As a New Professional, the idea of leadership can be very daunting. I never thought that I could be a leader, leaders look like managers, professionals in librarianship that we all look to for motivation, inspiration.
However, you can be bold and brave in developing leadership as a skill, even if you are not in a leadership position, or seeking job opportunities, even as a recent graduate.
My journey of learning Leadership began with a mentor/mentee relationship, and to understand leadership a mentorship program or agreement is a great place to begin.
When you begin a mentorship relationship it is very rewarding. Someone to tell you, you are on the right path, especially when things are not going to plan and you feel you have made some wrong decisions.
It is very reassuring knowing someone has your back and is there to help you through the tough times.
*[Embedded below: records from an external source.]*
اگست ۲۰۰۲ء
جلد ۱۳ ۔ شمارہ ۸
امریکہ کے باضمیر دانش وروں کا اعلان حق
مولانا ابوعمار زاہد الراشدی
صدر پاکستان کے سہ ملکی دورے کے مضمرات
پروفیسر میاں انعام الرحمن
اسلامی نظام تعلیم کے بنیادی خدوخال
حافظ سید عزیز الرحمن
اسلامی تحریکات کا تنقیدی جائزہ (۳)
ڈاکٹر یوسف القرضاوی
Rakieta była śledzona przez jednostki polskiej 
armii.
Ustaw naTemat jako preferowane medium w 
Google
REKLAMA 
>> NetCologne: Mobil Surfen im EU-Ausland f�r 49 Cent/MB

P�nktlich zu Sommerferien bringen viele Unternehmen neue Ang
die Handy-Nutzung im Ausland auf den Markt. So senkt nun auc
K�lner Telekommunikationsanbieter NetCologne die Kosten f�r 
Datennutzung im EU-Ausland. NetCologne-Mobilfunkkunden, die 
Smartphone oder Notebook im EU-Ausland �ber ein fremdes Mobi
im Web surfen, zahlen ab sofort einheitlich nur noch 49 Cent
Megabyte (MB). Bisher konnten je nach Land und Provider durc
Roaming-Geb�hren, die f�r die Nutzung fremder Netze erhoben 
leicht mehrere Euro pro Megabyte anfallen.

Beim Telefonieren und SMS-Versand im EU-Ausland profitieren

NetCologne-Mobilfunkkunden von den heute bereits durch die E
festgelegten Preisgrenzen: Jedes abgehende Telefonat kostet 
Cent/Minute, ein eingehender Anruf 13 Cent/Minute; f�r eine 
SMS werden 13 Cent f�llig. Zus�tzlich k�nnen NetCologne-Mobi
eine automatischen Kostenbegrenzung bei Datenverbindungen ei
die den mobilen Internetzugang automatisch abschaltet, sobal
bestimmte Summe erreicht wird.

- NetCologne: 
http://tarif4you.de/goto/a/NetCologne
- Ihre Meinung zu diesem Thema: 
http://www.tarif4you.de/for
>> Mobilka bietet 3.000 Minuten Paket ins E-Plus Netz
You need to trust in the direction they are bringing you, and through this, you will create a belief in your ability and therefore be strong in your ability to lead one day.
In developing my own leadership skills, I promise to push myself to be great, there is no room for mediocre in my book, because what I see in the many people before me in this profession, are great, brilliant and brave people.
I was very lucky to be a sponsored member of the Leadership and Management Division within SLA, and from there I was nudged by my mentor to apply for their Career Advancement Award. I was even more lucky to win the award this year, this achievement on winning an award, and knowing your work is insightful and can create change for others in your profession is what drives me to learn about leadership. These opportunities can only have a positive influence on your professional career.
As a new professional learning leadership skills can give you encouragement and confidence when applying for new roles, participating in team meetings, or delivering presentations to management and staff. These skills build your professional profile and develop your career through your continuing professional activities.
You learn to create a realistic action plan for your future, what topics you are interested, awards you wish to apply for and committees you hope to be a part of.
Leadership within librarianship is for everyone no matter your rank or title, the more we learn and develop or leadership skills the better we can advocate for our libraries everywhere.